Thermodynamics Quiz

1. Real gases differ from ideal gases mainly because:

They follow Boyle’s law
Their molecules move randomly
They experience intermolecular attractions and have volume
Their pressure is always low

2. The two-phase region of a gas refers to:

Coexistence of liquid and vapor states
Region where gas is ideal
Solid and liquid equilibrium
Region of zero pressure

3. Critical constants (Pc, Vc, Tc) for gases indicate:

Ideal behavior of gases
Conditions at critical point for gas liquefaction
The point where gas behaves ideally at high pressure
Temperature where gas solidifies directly

4. The Van der Waals equation modifies ideal gas law by introducing:

Gravitational forces
Electric forces
Correction for molecular attraction and volume
Magnetic forces

5. What happens at temperatures above the critical temperature?

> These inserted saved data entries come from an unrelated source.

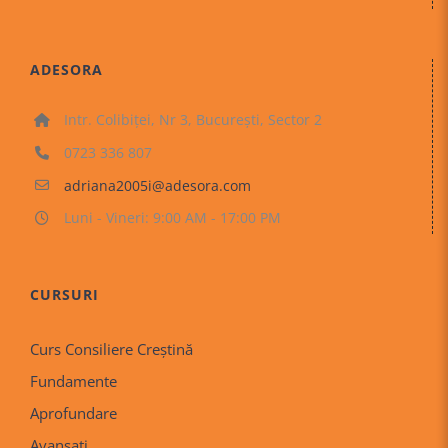
ADESORA
Intr. Colibiței, Nr 3, București, Sector 2
0723 336 807
adriana2005i@adesora.com
Luni - Vineri: 9:00 AM - 17:00 PM
CURSURI
Curs Consiliere Creştină
Fundamente
Aprofundare
Avansati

Gas cannot be liquefied by pressure alone
Gas behaves ideally
Gas solidifies immediately
Gas volume becomes zero

6. Limitations of Van der Waals equation are evident particularly at:

Moderate pressures and temperatures
Ideal conditions only
Conditions well-predicted by ideal gas law
High pressures and very low temperatures

7. Van der Waals isotherms show a flat region indicating:

Gas behavior at high temperatures
Solid phase
Phase transition between liquid and vapor
Infinite compressibility of gas

8. The critical state in gases refers to:

Gas at maximum volume
Unique conditions of pressure, volume, and temperature at which gas and liquid phases become indistinguishable
Lowest possible temperature
Highest possible pressure

9. What exactly does Andrew's experiment demonstrate?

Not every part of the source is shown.